Wie ich meinen Ruhestand gestalte

       

1. 1921 in Berlin geboren, erlitt ich im sechsten Lebensjahr einen Explosionsunfall, durch den ich mein Augenlicht völlig verlor und meine rechte Hand bleibend verstümmelt wurde. Ich besuchte zunächst die Berliner Blindenschule und wechselte nach sieben Jahren auf ein Berliner humanistisches Gymnasium in Aufbauform, wo ich nach fünf Jahren, 1940 die Reifeprüfung ablegte. Von 1948-1985 war ich Richter, zuletzt acht Jahre lang Vorsitzender Richter einer Zivilkammer für Berufungs- und Beschwerdesachen.

Ich bin verheiratet und habe vier jetzt erwachsene Kinder.

Da ich im 87. Lebensjahr stehe und mein Ruhestand nunmehr bereits zweiundzwanzig Jahre andauert, kann es sich bei den nachstehenden Ausführungen nicht um ein Programm, sondern nur noch um einen Rückblick handeln.

2. Ruhestandsgestaltung

Nach Eintritt in den Ruhestand 1985 ging ich hauptsächlich meiner Vorliebe für Literatur und Fremdsprachen nach. Viele Jahre lang belegte ich vorwiegend literaturwissenschaftliche Kurse bei der Fernuniversität Hagen, von wo ich die Kurstexte in einer ausgezeichneten Punktschriftfassung erhielt. Gelegentlich, weil ich es nicht lassen konnte, bezog ich aber auch Kurse juristischen Inhalts über mir weniger geläufige Gebiete wie Strafrecht, Völkerrecht, Rechtsgeschichte, aber auch über Psychologie. Während der ganzen Zeit des Ruhestandes ging ich weiterhin meiner Neigung für Fremdsprachen bis heute nach. Ich lese ständig eine italienische Zeitschrift und führe italienischen Briefwechsel. Außerdem lernte ich im Laufe der Jahre noch ungarisch und gotisch. Gelegentlich habe ich auch noch einmal zu einem lateinischen Schriftsteller in Punktschrift gegriffen, insbesondere dann, wenn die Schulausbildung meiner Kinder und Enkel dazu Anlass gegeben hat. In der letzten Zeit fehlt es mir leider häufig an der Möglichkeit, Wörterbücher nachschlagen zu lassen, da meine Frau wegen grauen Stars nicht mehr gut kleine Druckschrift lesen kann.

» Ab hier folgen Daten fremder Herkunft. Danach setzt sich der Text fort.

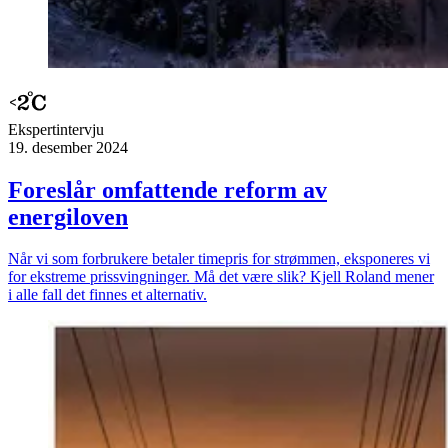
Ekspert­intervju
19. desember 2024
Foreslår omfattende reform av
energiloven
Når vi som forbrukere betaler timepris for strømmen, eksponeres vi
for ekstreme prissvingninger. Må det være slik? Kjell Roland mener
i alle fall det finnes et alternativ.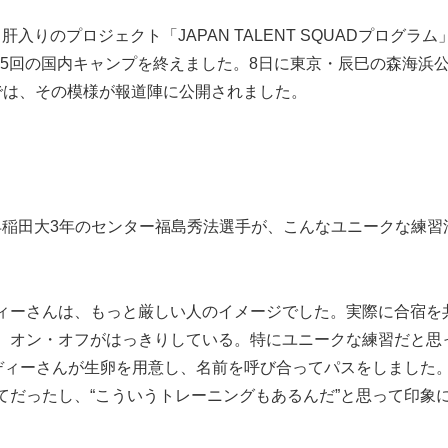
りのプロジェクト「JAPAN TALENT SQUADプログラム
に5回の国内キャンプを終えました。8日に東京・辰巳の森海浜
では、その模様が報道陣に公開されました。
稲田大3年のセンター福島秀法選手が、こんなユニークな練習
ィーさんは、もっと厳しい人のイメージでした。実際に合宿を
、オン・オフがはっきりしている。特にユニークな練習だと思
エディーさんが生卵を用意し、名前を呼び合ってパスをしました
てだったし、“こういうトレーニングもあるんだ”と思って印象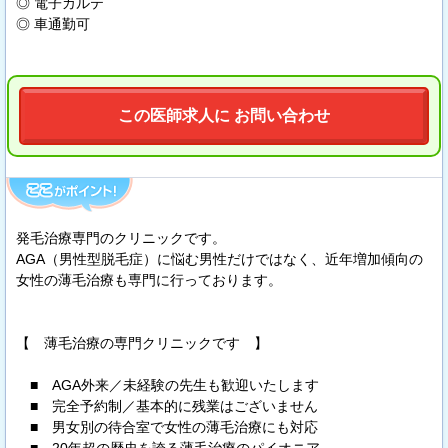
◎ 電子カルテ
◎ 車通勤可
この医師求人に お問い合わせ
発毛治療専門のクリニックです。
AGA（男性型脱毛症）に悩む男性だけではなく、近年増加傾向の
女性の薄毛治療も専門に行っております。
【 薄毛治療の専門クリニックです 】
■ AGA外来／未経験の先生も歓迎いたします
■ 完全予約制／基本的に残業はございません
■ 男女別の待合室で女性の薄毛治療にも対応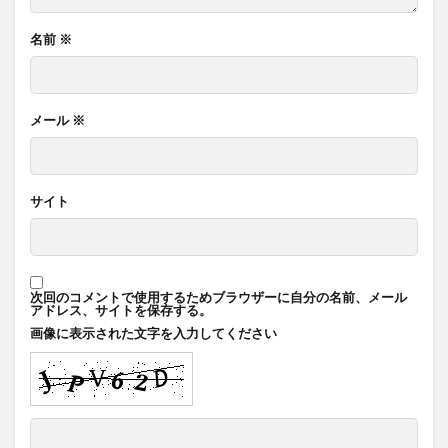
名前
※
メール
※
サイト
次回のコメントで使用するためブラウザーに自分の名前、メール
アドレス、サイトを保存する。
画像に表示された文字を入力してください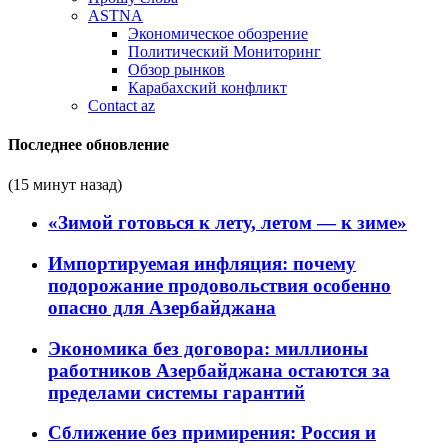
ASTNA
Экономическое обозрение
Политический Мониторинг
Обзор рынков
Карабахский конфликт
Contact az
Последнее обновление
(15 минут назад)
«Зимой готовься к лету, летом — к зиме»
Импортируемая инфляция: почему
подорожание продовольствия особенно
опасно для Азербайджана
Экономика без договора: миллионы
работников Азербайджана остаются за
пределами системы гарантий
Сближение без примирения: Россия и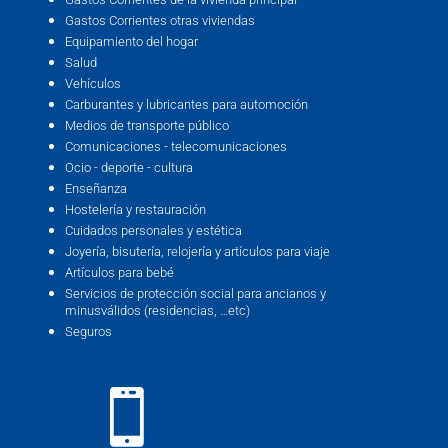
Gastos Corrientes otras viviendas
Equipamiento del hogar
Salud
Vehículos
Carburantes y lubricantes para automoción
Medios de transporte público
Comunicaciones - telecomunicaciones
Ocio - deporte - cultura
Enseñanza
Hostelería y restauración
Cuidados personales y estética
Joyería, bisutería, relojería y artículos para viaje
Artículos para bebé
Servicios de protección social para ancianos y
minusválidos (residencias, …etc)
Seguros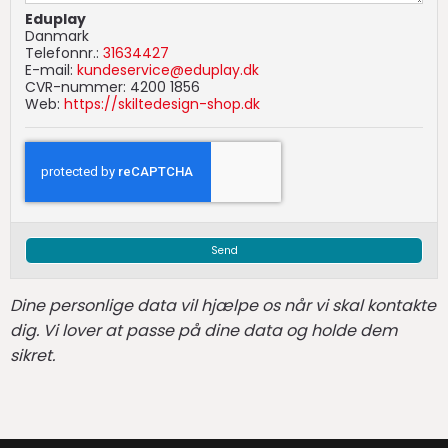
Eduplay
Danmark
Telefonnr.:
31634427
E-mail:
kundeservice@eduplay.dk
CVR-nummer: 4200 1856
Web:
https://skiltedesign-shop.dk
Send
Dine personlige data vil hjælpe os når vi skal kontakte
dig. Vi lover at passe på dine data og holde dem
sikret.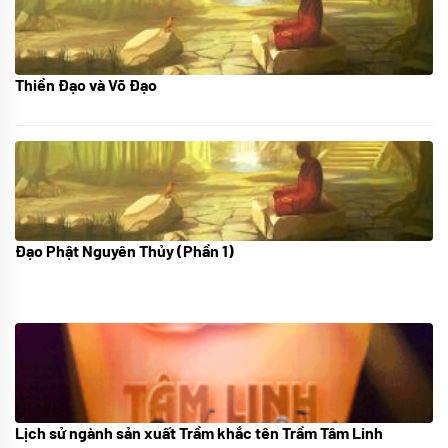
Thiền Đạo và Võ Đạo
30/11/2022
Đạo Phật Nguyên Thủy (Phần 1)
08/06/2022
Lịch sử ngành sản xuất Trầm khắc tên Trầm Tâm Linh
21/10/2025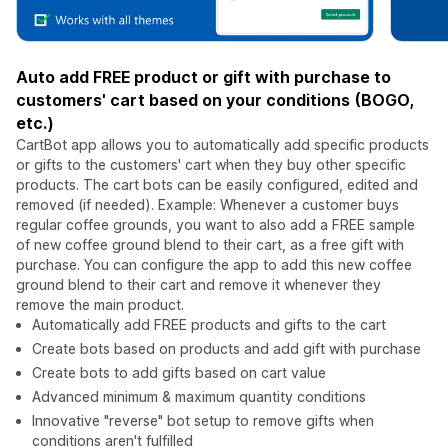
Auto add FREE product or gift with purchase to
customers' cart based on your conditions (BOGO,
etc.)
CartBot app allows you to automatically add specific products
or gifts to the customers' cart when they buy other specific
products. The cart bots can be easily configured, edited and
removed (if needed). Example: Whenever a customer buys
regular coffee grounds, you want to also add a FREE sample
of new coffee ground blend to their cart, as a free gift with
purchase. You can configure the app to add this new coffee
ground blend to their cart and remove it whenever they
remove the main product.
Automatically add FREE products and gifts to the cart
Create bots based on products and add gift with purchase
Create bots to add gifts based on cart value
Advanced minimum & maximum quantity conditions
Innovative "reverse" bot setup to remove gifts when
conditions aren't fulfilled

Eine Freude ist es mir immer, wenn ich Gelegenheit habe, für Freunde oder Bekannte kleine juristische Arbeiten zu machen, insbesondere Testamente zu entwerfen.

Bis vor etwa zehn Jahren, als meine Frau noch bei entsprechender Gesundheit war, machte ich mit ihr jährlich mehrmals Reisen, insbesondere nach Italien, wo ich häufig und gern Museen besuchte und dort, dank fast immer gern gewährter Erlaubnis des Aufsichtspersonals, die Gelegenheit hatte, Skulpturen zu betasten. Gemälde wurden mir von meiner Frau beschrieben, die es verstand, ihre eigene Begeisterung durch entsprechende Kommentare auf mich zu übertragen. Mehrmals besuchte ich auch das Hotel des Italienischen Blindenverbandes in Tirrenia bei Pisa.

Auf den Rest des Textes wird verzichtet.